– Вот и потерпи ты до него, до этого самого похода. Через три седмицы, Бог даст, мы в Полоцк придем и выгрузимся там, вот тогда ты и принимай командование над всем отрядом. А пока мы здесь, по ладейной водной дороге идем, давай уж я постаршинствую? Как-никак уже ведь с дюжину раз тут проходил. И ратился я здесь не единожды, и даже тонул, а один раз так и стрелу от вражины схлопотал. Так что эта дорожка обильно моей кровью и потом полита, чай, уж знаю, что говорю. Вот ты кричишь: «А ну, приставай к берегу!» А знаешь ли вообще, что это за берег? А тут ведь ежели с полверсты вглубь пройти, то большое болото под названьем Дрябь начинается. Вот высадимся мы в таком гнилом месте и будем потом все мучиться. Вокруг ведь все сырое, вода здесь худая, костра хорошего не разжечь для обогрева, один лишь дым с тех вот дров. Мучение у нас здесь получится, а завтра ведь опять целый день веслами грести. И как вот такое да с устатку? Сейчас ведь уже осень, летом-то еще поприветливее эти места, а вот ныне и не каждый берег нам подойдет. Ну и чего думаешь, старшой, будем мы здесь приставать или же маненько дальше пройдем?

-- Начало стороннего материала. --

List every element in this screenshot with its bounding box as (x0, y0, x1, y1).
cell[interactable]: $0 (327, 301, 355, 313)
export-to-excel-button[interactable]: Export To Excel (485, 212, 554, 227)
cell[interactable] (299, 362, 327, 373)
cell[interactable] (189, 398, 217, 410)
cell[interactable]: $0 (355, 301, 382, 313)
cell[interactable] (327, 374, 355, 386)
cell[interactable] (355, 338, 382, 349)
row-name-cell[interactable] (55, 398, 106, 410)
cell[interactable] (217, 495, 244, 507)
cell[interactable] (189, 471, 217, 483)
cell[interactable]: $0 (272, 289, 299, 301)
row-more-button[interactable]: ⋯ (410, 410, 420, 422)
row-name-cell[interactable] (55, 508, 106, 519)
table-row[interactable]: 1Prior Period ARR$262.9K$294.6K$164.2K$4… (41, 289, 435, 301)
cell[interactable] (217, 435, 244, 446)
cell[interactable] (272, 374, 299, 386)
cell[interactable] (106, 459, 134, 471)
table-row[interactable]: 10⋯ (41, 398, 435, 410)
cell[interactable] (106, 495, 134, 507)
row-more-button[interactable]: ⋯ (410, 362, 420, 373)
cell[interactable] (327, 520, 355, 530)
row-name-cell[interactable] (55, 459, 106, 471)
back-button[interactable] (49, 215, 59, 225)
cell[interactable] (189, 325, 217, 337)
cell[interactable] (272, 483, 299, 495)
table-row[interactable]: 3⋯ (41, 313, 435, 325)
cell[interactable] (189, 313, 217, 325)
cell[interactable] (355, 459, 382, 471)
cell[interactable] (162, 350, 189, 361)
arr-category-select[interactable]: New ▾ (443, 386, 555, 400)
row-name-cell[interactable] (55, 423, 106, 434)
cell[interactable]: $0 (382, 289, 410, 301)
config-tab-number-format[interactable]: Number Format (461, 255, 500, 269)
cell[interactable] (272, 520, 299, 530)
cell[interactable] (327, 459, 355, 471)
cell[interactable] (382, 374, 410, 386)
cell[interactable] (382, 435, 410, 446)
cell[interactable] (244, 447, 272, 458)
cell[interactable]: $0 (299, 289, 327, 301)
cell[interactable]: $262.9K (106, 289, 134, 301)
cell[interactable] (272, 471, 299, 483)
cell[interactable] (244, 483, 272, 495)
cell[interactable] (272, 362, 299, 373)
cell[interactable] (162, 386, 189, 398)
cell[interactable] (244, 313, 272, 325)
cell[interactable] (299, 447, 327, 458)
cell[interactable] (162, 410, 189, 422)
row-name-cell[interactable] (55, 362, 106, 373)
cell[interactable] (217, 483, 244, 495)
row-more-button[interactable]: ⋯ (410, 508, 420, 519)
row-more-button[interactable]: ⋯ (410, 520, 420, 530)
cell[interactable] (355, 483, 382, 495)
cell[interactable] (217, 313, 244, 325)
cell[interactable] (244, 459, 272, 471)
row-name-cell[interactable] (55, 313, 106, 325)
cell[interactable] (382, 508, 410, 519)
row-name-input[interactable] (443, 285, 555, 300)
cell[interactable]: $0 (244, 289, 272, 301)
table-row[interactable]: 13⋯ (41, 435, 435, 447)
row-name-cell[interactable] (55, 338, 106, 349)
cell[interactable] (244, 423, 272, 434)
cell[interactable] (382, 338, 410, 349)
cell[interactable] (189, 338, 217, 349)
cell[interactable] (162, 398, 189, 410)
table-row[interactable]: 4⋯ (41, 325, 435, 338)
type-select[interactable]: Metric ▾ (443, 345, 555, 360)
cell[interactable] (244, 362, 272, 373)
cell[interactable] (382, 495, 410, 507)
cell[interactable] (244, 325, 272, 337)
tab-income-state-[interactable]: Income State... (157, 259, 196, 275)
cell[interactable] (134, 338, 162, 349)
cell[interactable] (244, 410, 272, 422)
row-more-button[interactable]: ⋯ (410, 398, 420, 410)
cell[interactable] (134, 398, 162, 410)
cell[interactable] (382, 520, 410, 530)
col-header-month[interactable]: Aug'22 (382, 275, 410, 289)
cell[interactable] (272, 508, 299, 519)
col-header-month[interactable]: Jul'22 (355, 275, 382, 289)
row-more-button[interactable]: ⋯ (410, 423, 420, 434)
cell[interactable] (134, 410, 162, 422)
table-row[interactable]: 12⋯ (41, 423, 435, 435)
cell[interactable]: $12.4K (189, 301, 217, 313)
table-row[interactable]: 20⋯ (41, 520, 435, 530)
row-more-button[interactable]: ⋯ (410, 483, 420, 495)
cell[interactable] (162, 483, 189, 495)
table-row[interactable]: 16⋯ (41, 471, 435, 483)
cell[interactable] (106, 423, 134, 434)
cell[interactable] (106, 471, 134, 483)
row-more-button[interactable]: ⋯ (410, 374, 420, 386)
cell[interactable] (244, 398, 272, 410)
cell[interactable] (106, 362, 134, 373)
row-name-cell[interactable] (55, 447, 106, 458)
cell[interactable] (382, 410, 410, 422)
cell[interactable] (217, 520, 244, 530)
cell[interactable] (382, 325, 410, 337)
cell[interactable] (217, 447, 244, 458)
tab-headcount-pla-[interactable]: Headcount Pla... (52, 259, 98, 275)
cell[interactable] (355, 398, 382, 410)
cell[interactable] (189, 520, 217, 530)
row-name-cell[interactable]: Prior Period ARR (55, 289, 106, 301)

Шуйга молча постоял, оглядывая неприветливый берег, и махнул рукой.
– Рыжая голова у тебя, Фролка, и сам-то человек ты бедовый, но вот речь разумную ведешь. Будь по-твоему. Коли уж у тебя опыт в таких вот речных походах богатый, так, значит, быть по сему – главенствуй по ладейному пути аж до самого Полоцка, а уж потом я сам в старшинство встану. – И пошел с кормы.
– При чем здесь рыжая голова и с чего это я бедовый? – пожал плечами подпрапорщик. – У меня вон уже семья, сын. Да успокоился я давно. А-а-а, – махнул он рукой. – Слушай мою команду, робята: новая смена гребцов, на весла, старая пока отдыхает! Еще пара смен – и место нашей стоянки откроется. – И сам же подскочил к шестому веслу по правому борту. – А ну-ка, Стерля, слазь со скамьи, дай теперь я сам разомнусь! Шуйга, а ты бы задал нам ритм! – крикнул он, озорно подмигнув орудийщику. – Поглядим вот, какая смена у нас крепче.
«Раз! Раз! Раз!» – пронеслось над водой. Весла дружно вспенили мутную воду реки, двигая ладью на юг. А вслед за ней споро заработали и на других четырех.
Погода начала портиться. Зарядили дожди. В начале октября речной отряд подошел к укрепленному городу Холму. Воевода Ратибор встретил андреевцев самолично на пристани.
– Здравы будьте, воины славные! – крикнул он, стоя на причальных бревнах. – Мои дозорные нас еще загодя предупредили, что на ладьях ваш флаг полощется. Для бригадных у нас всегда здесь уважение и почет.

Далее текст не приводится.